Amira Hass / Some free advice for Israel's lawmakers
Take note: even in communist Romania, people were willing to take risks for the sake of justice.
Last week, an Israeli woman I know drove a Palestinian woman to the western side of the separation barrier - not for a day of fun in Tel Aviv, as a few Israeli Jewish women do regularly, but due to urgent, unfortunate personal reasons. The police, at the behest of right-wing activists, summoned the transgressors for questioning. In Jewish and democratic Israel the Israeli women are double offenders. They transport Palestinian women without that piece of paper that only Palestinians are required to carry, and bring them out via one of the roads that are open to anyone in the world except for the legal owners of the land on which they were built.
That reminds me: In 1977 I found myself in Romania during the regime of Nicolae Ceausescu. Among his many prohibitions in the name of socialism was a ban on hosting foreigners. But I had grown very close to a young couple with a baby who lived in a matchbox in a crowded Bucharest tenement. "Ceausescu can't tell me who can sleep in my apartment," Vera said defiantly as she made up a cot for me in their narrow kitchen. We lost touch after a few years, but her courage still warms my heart. I recall that one could be fined the equivalent of one or two months' wages and earn another black mark from the Securitate. I don't remember even asking about the punishment for the tourists.
When I returned, a few months later, a nosy neighbor made a remark. I don't know whether he was a proud right-winger, but my friend was from a Jewish family and as a member of the Communist underground her father had sat in a Fascist jail, in the same cell as Ceausescu (and beat him at chess, according to the family folklore ). After 1956 her father (Pavel Campeanu ) left his high position in the party for academia, where he enriched us with theoretical research on Stalinism.
Later on I stayed, clandestinely, with another family, Hungarian Jews who were also party members. They too knew that one must set limits to obedience and fear. They had two rooms, with a separate entrance, for rent. A driver who worked all day lived in one of them. They didn't fear that he would report them, and they refused to take money from me for the month I lived with them, without being caught.
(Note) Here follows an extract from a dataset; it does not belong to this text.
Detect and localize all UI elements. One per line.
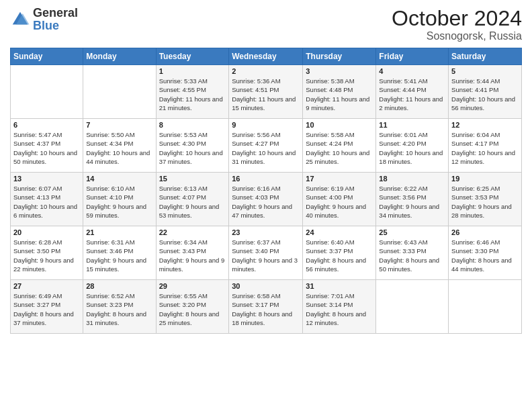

A friend of Vera's family was less lucky. She played host, in her Bucharest home, to a French couple that had hidden her in their home in France during the Nazi occupation. Her crime was discovered and she was forced to pay a huge sum from her meager pension. Neither the time she had spent in a Romanian jail, as a Communist, nor her story about having being rescued by the couple could save her. The law is the law. This is being mentioned here as an additional source of inspiration to some of our Knesset members.
My family's past is besmirched with similar crimes. There is no space here to cite them all, so we will make do with a particular favorite.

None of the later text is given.